Het was echter ook mogelijk geweest hem terug te plaatsen naar een beperkt beveiligde inrichting (b.b.i.), dan had klager tenminste nog zijn regimaire verloven kunnen behouden. Nergens wordt onderbouwd door de selectiefunctionaris waarom klager ineens
niet meer geschikt zou zijn voor verlof terwijl hij al tientallen keren heeft bewezen daar wél geschikt voor te zijn.

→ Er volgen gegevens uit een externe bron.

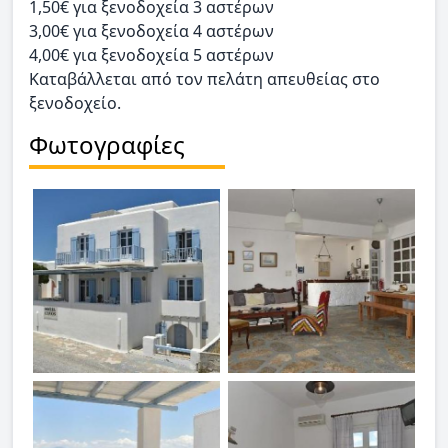
1,50€ για ξενοδοχεία 3 αστέρων
3,00€ για ξενοδοχεία 4 αστέρων
4,00€ για ξενοδοχεία 5 αστέρων
Καταβάλλεται από τον πελάτη απευθείας στο
ξενοδοχείο.
Φωτογραφίες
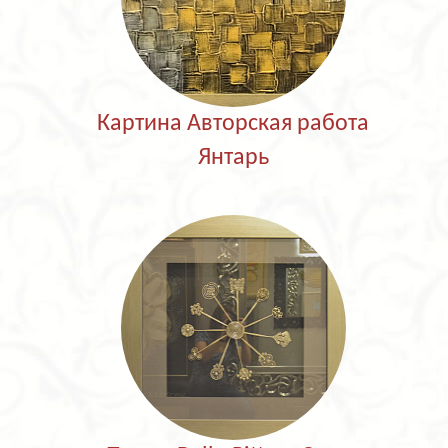
Картина Авторская работа
Янтарь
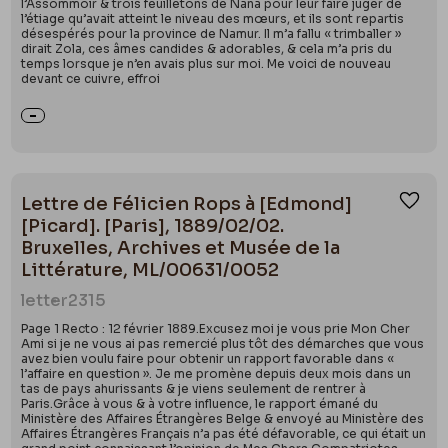
l’Assommoir & trois feuilletons de Nana pour leur faire juger de
l’étiage qu’avait atteint le niveau des mœurs, et ils sont repartis
désespérés pour la province de Namur. Il m’a fallu « trimballer »
dirait Zola, ces âmes candides & adorables, & cela m’a pris du
temps lorsque je n’en avais plus sur moi. Me voici de nouveau
devant ce cuivre, effroi
Lettre de Félicien Rops à [Edmond]
Ajou
[Picard]. [Paris], 1889/02/02.
Bruxelles, Archives et Musée de la
Littérature, ML/00631/0052
letter
2315
Page 1 Recto : 12 février 1889.Excusez moi je vous prie Mon Cher
Ami si je ne vous ai pas remercié plus tôt des démarches que vous
avez bien voulu faire pour obtenir un rapport favorable dans «
l’affaire en question ». Je me promène depuis deux mois dans un
tas de pays ahurissants & je viens seulement de rentrer à
Paris.Grâce à vous & à votre influence, le rapport émané du
Ministère des Affaires Étrangères Belge & envoyé au Ministère des
Affaires Étrangères Français n’a pas été défavorable, ce qui était un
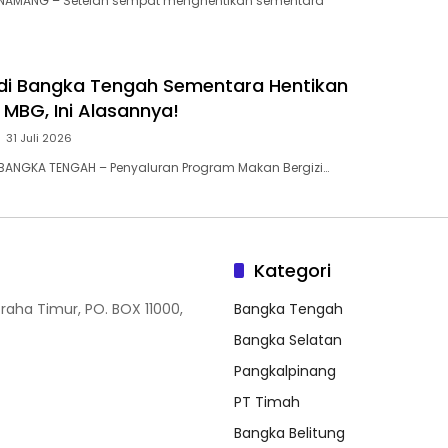
 NAMANG – Setelah sempat menghentikan sementara
 di Bangka Tengah Sementara Hentikan
MBG, Ini Alasannya! ‎
31 Juli 2026
BANGKA TENGAH – Penyaluran Program Makan Bergizi…
Kategori
Graha Timur, PO. BOX 11000,
Bangka Tengah
Bangka Selatan
Pangkalpinang
PT Timah
Bangka Belitung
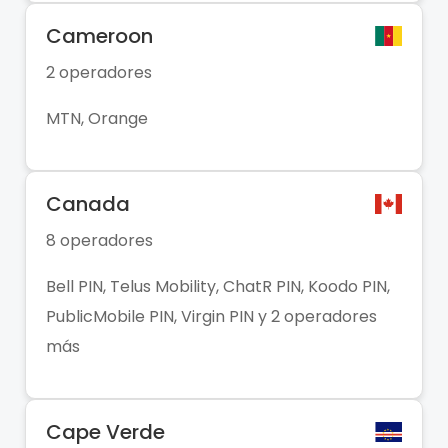
Cameroon
2 operadores
MTN, Orange
Canada
8 operadores
Bell PIN, Telus Mobility, ChatR PIN, Koodo PIN,
PublicMobile PIN, Virgin PIN y 2 operadores
más
Cape Verde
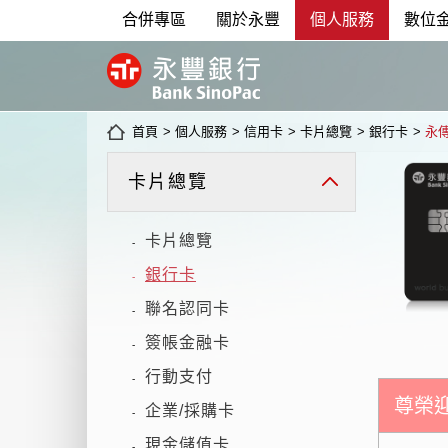
合併專區
關於永豐
個人服務
數位
首頁
>
個人服務
>
信用卡
>
卡片總覽
>
銀行卡
>
永
卡片總覽
卡片總覽
-
銀行卡
-
聯名認同卡
-
簽帳金融卡
-
行動支付
-
尊榮
企業/採購卡
-
現金儲值卡
-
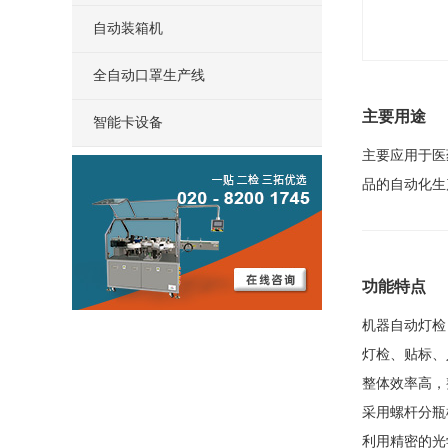
自动装箱机
全自动口罩生产线
主要用途
智能卡设备
主要应用于医
品的自动化生
功能特点
机器自动灯检
灯检、贴标、
整体效率高，
采用螺杆分瓶
利用精密的光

De terugplaatsing is derhalve disproportioneel en bovendien onvoldoende gemotiveerd.
3.2. De selectiefunctionaris heeft de bestreden beslissing als volgt toegelicht.

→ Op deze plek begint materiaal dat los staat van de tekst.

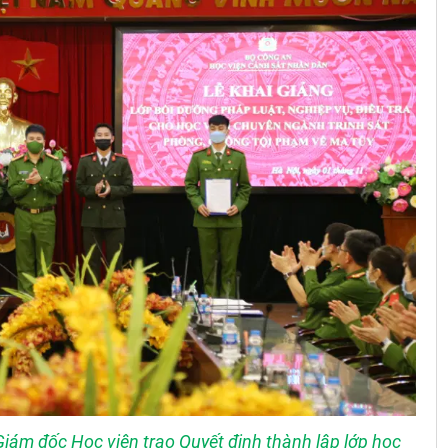
iám đốc Học viện trao Quyết định thành lập lớp học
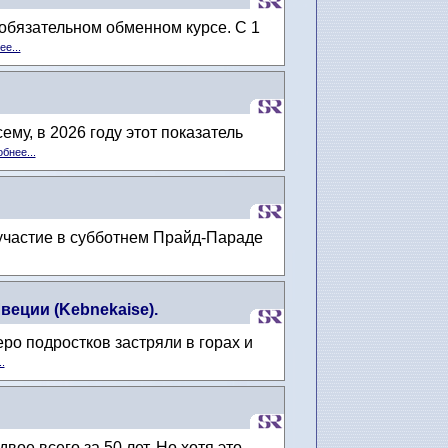
обязательном обменном курсе. С 1
е...
му, в 2026 году этот показатель
бнее...
т участие в субботнем Прайд-Параде
еции (Kebnekaise).
еро подростков застряли в горах и
.
ое всего за 50 лет. Но хотя это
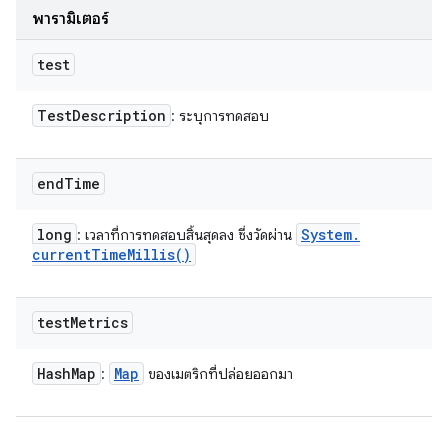
พารามิเตอร์
test
Test
Description
: ระบุการทดสอบ
end
Time
long
System
.
: เวลาที่การทดสอบสิ้นสุดลง ซึ่งวัดผ่าน
current
Time
Millis(
)
test
Metrics
Hash
Map
Map
:
ของเมตริกที่ปล่อยออกมา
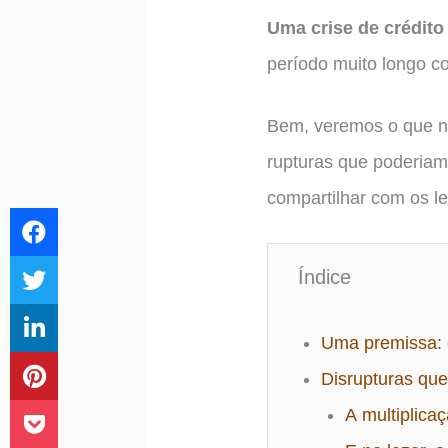
Uma crise de crédito
período muito longo co
Bem, veremos o que n
rupturas que poderiam
compartilhar com os le
Índice
Uma premissa: 
Disrupturas que
A multiplica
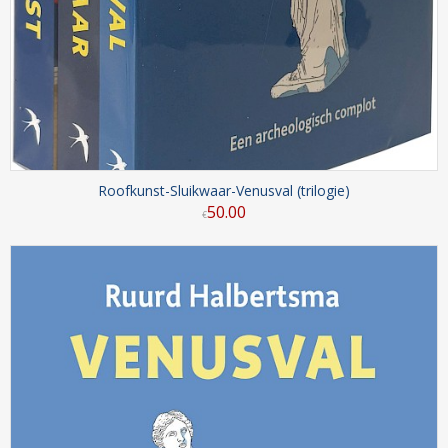
Roofkunst-Sluikwaar-Venusval (trilogie)
50
.
00
€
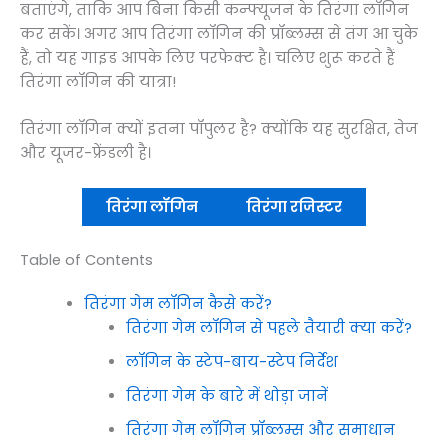
बताएंगे, ताकि आप बिना किसी कन्फ्यूजन के तिरंगा लॉगिन
कर सकें। अगर आप तिरंगा लॉगिन की प्रॉब्लम्स से तंग आ चुके
हैं, तो यह गाइड आपके लिए परफेक्ट है। चलिए शुरू करते हैं
तिरंगा लॉगिन की यात्रा!
तिरंगा लॉगिन क्यों इतना पॉपुलर है? क्योंकि यह सुरक्षित, तेज
और यूजर-फ्रेंडली है।
तिरंगा लॉगिन
तिरंगा रजिस्टर
Table of Contents
तिरंगा गेम लॉगिन कैसे करें?
तिरंगा गेम लॉगिन से पहले तैयारी क्या करें?
लॉगिन के स्टेप-बाय-स्टेप निर्देश
तिरंगा गेम के बारे में थोड़ा जानें
तिरंगा गेम लॉगिन प्रॉब्लम्स और समाधान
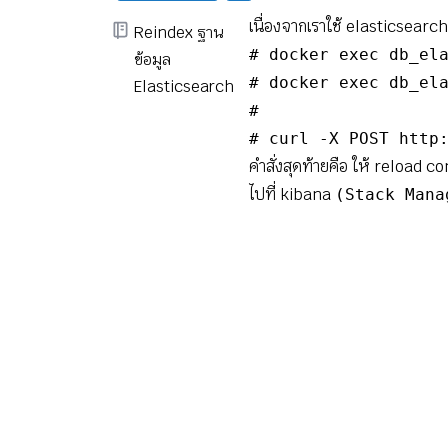
เนื่องจากเราใช้ elasticsearch
Reindex ฐาน
# docker exec db_ela
ข้อมูล
# docker exec db_ela
Elasticsearch
# 

# curl -X POST http
คำสั่งสุดท้ายคือ ให้ reload con
ไปที่ kibana
(Stack Mana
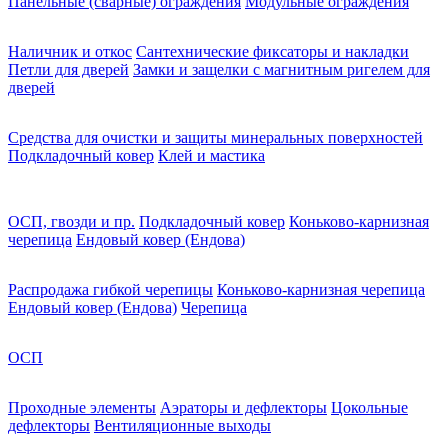
Панельные (сварные) ограждения
Модульные ограждения
Наличник и откос
Сантехнические фиксаторы и накладки
Петли для дверей
Замки и защелки с магнитным ригелем для
дверей
Средства для очистки и защиты минеральных поверхностей
Подкладочный ковер
Клей и мастика
ОСП, гвозди и пр.
Подкладочный ковер
Коньково-карнизная
черепица
Ендовый ковер (Ендова)
Распродажа гибкой черепицы
Коньково-карнизная черепица
Ендовый ковер (Ендова)
Черепица
ОСП
Проходные элементы
Аэраторы и дефлекторы
Цокольные
дефлекторы
Вентиляционные выходы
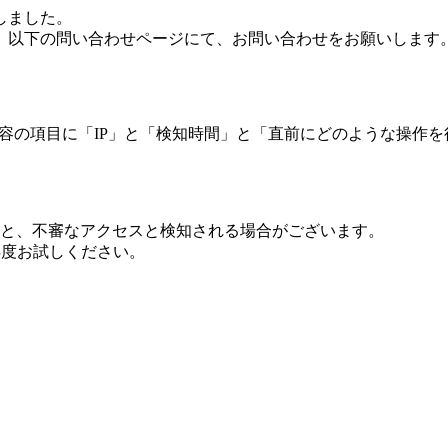
しました。
、以下の問い合わせページにて、お問い合わせをお願いします
 内容の項目に「IP」と「検知時間」と「直前にどのような操作
ますと、不審なアクセスと検知される場合がございます。
し再度お試しください。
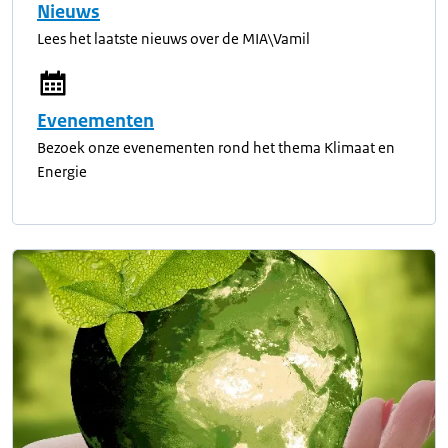
Nieuws
Lees het laatste nieuws over de MIA\Vamil
Evenementen
Bezoek onze evenementen rond het thema Klimaat en
Energie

Klagers verblijf in Het Keern is niet vlekkeloos verlopen. Hij moest tijdens zijn verblijf aldaar regelmatig worden aangesproken. Daarnaast heeft de mentor regelmatig correctiegesprekken met hem gehad over zijn fysieke inzet en motivatie. Voortdurend
zocht klager naar uitvluchten om het zichzelf zo gemakkelijk mogelijk te maken. Duidelijk was dat klager meer sturing nodig had. Uiteindelijk is hij geplaatst bij een externe werkgever waar hij door gebrek aan motivatie en inzet werd ontslagen. Zelfs
zijn mentor heeft hem nog op de werkplek bezocht en daar een correctiegesprek met hem gehouden en gewaarschuwd dat een ontslag tot gevolg zou hebben dat een langer verblijf in Het Keern niet meer mogelijk zou zijn. Op 29 mei 2007 heeft de werkgever
klager ontslagen. Op grond van het ontslag en de vele correctiegesprekken werd een regime met vrijheden niet langer aan de orde geacht en is klager geplaatst in de (gesloten) gevangenis locatie Westlinge.
4. De beoordeling
4.1. De gevangenis locatie Westlinge te Heerhugowaard is een gevangenis voor mannen met een regime van algehele gemeenschap.

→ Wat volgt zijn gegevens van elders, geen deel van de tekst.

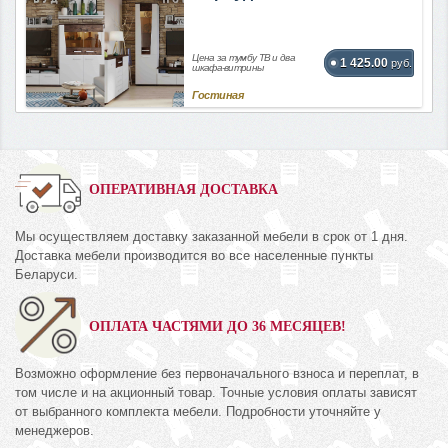
Цена за тумбу ТВ и два
1 425.00
руб.
шкафа-витрины
Гостиная
ОПЕРАТИВНАЯ ДОСТАВКА
Мы осуществляем доставку заказанной мебели в срок от 1 дня.
Доставка мебели производится во все населенные пункты
Беларуси.
ОПЛАТА ЧАСТЯМИ ДО 36 МЕСЯЦЕВ!
Возможно оформление без первоначального взноса и переплат, в
том числе и на акционный товар. Точные условия оплаты зависят
от выбранного комплекта мебели. Подробности уточняйте у
менеджеров.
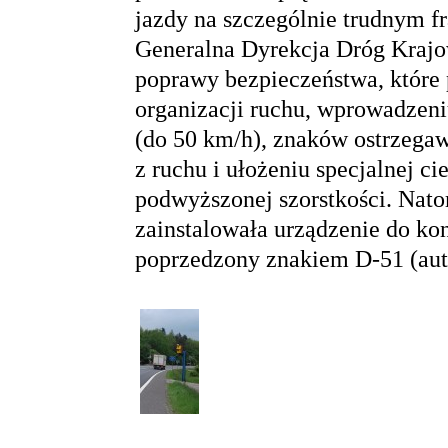
jazdy na szczególnie trudnym f
Generalna Dyrekcja Dróg Krajow
poprawy bezpieczeństwa, które
organizacji ruchu, wprowadzen
(do 50 km/h), znaków ostrzega
z ruchu i ułożeniu specjalnej c
podwyższonej szorstkości. Nat
zainstalowała urządzenie do kon
poprzedzony znakiem D-51 (aut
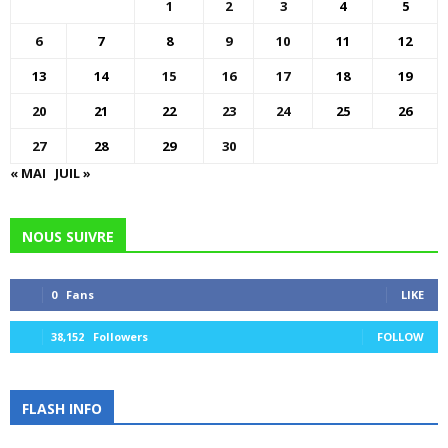
1
2
3
4
5
6
7
8
9
10
11
12
13
14
15
16
17
18
19
20
21
22
23
24
25
26
27
28
29
30
« MAI
JUIL »
NOUS SUIVRE
0
Fans
LIKE
38,152
Followers
FOLLOW
FLASH INFO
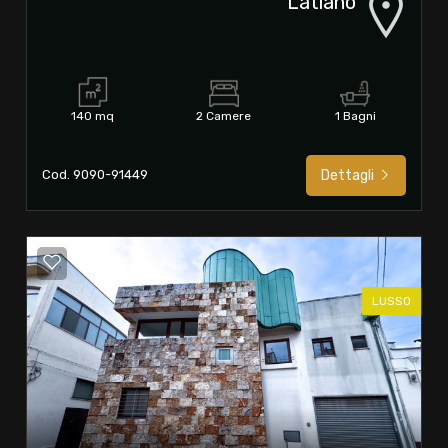
Latiano
140 mq
2 Camere
1 Bagni
Cod. 9090-91449
Dettagli
LUSSO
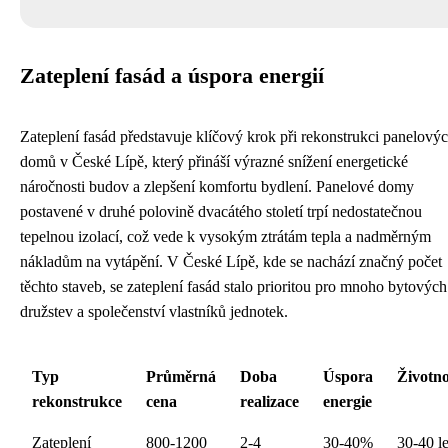
Zateplení fasád a úspora energií
Zateplení fasád představuje klíčový krok při rekonstrukci panelový
domů v České Lípě, který přináší výrazné snížení energetické
náročnosti budov a zlepšení komfortu bydlení. Panelové domy
postavené v druhé polovině dvacátého století trpí nedostatečnou
tepelnou izolací, což vede k vysokým ztrátám tepla a nadměrným
nákladům na vytápění. V České Lípě, kde se nachází značný počet
těchto staveb, se zateplení fasád stalo prioritou pro mnoho bytových
družstev a společenství vlastníků jednotek.
Typ
Průměrná
Doba
Úspora
Životno
rekonstrukce
cena
realizace
energie
Zateplení
800-1200
2-4
30-40%
30-40 le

4.2. Het beroep is, blijkens de daarvoor gegeven onderbouwing, gericht tegen de gronden voor de wegplaatsing uit de z.b.b.i.. Voldoende aannemelijk is geworden dat klager onvoldoende werkprestaties heeft geleverd en dat de werkgever hem daarom heeft
kunnen ontslaan. De daarop gebaseerde beslissing van de selectiefunctionaris kan bij afweging van alle in aanmerking komende belangen, niet als onredelijk of onbillijk worden aangemerkt.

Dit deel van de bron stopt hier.